== Segment start ==

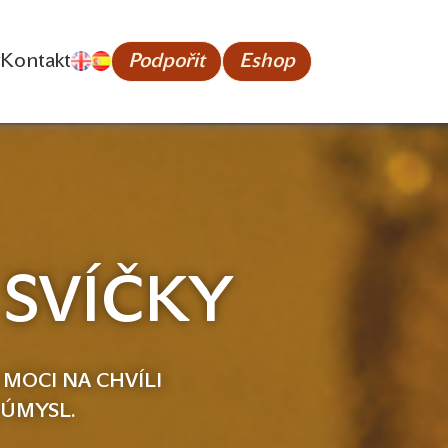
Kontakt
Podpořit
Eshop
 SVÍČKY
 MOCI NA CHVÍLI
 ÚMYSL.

== Segment end ==
== Segment start ==

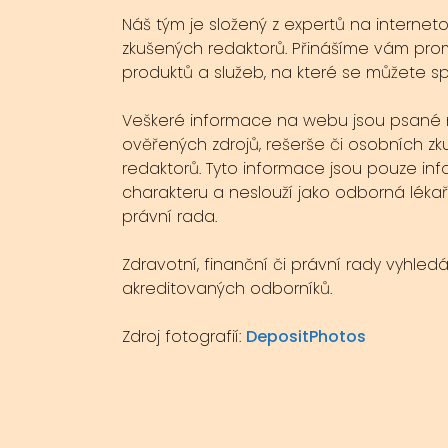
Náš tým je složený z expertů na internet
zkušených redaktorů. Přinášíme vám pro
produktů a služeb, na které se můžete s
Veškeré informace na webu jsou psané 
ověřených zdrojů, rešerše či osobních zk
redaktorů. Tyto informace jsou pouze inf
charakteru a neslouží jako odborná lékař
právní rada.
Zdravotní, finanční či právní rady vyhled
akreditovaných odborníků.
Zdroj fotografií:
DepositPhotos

== Segment end ==

| Exercise brief |
If a line in the records includes the string "právní", copy it.

| Answer section |
právní rada.
Zdravotní, finanční či právní rady vyhled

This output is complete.